Question: Who are you afraid to face? More specifically, who in your family are you afraid to face? What has happened between you and this person that the very mention of his/her name fills you with fear? The very thought of coming face-to-face with this person makes you sick to your stomach. It may not necessarily be a fear for your life but it’s a kind of a mental and emotional fear. Are you saved? Paul says in 2 Timothy 1:7 “For God has not given us a spirit of fear, but of power and of love and of a sound mind.” If you are saved, God can help you face this foe with power, love, and a sound mind.

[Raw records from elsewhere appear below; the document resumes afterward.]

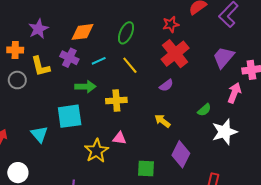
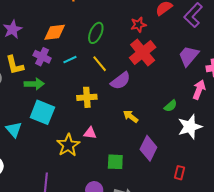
purple semicircle: (166, 85) -> (120, 81), moved, size x1.5
green arrow: (85, 87) -> (34, 84), moved
cyan square: (70, 116) -> (42, 112), turned 30

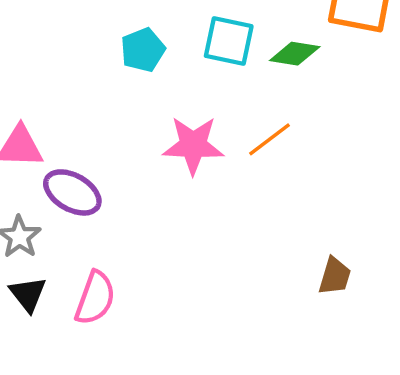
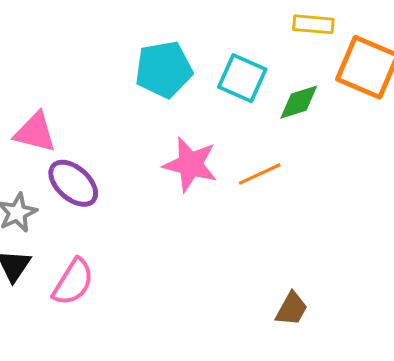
cyan pentagon: (143, 50) -> (164, 69), size x1.4
green diamond: (295, 54) -> (299, 102), turned -39

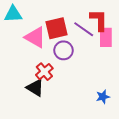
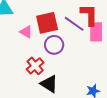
pink triangle: (35, 37) -> (26, 32), size x0.6
black triangle: (35, 88) -> (49, 84), moved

Context of the Message: If you remember from last time, Jacob had enough of Uncle and Father-in-law Laban in Haran and he was headed back to his parent’s home with his wives and children. But coming home was complicated. He didn’t exactly leave on good terms. In fact, his last exit from home was more of an escape for his life. Twenty years had passed but his old foe Esau, his brother, was still there and, if I may add, stronger than ever. I’m sure Jacob had not forgotten Esau’s last words for him – “The days of mourning for my father are at hand; then I will kill my brother Jacob.” Isaac, their father was still living but Rebekah, his mother, the one who always stood up for him and protected him, was dead. Jacob wanted to go home. He needed to go home. But, going home meant facing his brother whom he had deeply offended 20 years ago. As Proverbs 18:19 says, “A brother offended is harder to win than a strong city…” This message will help us learn from Jacob how to face the old foe.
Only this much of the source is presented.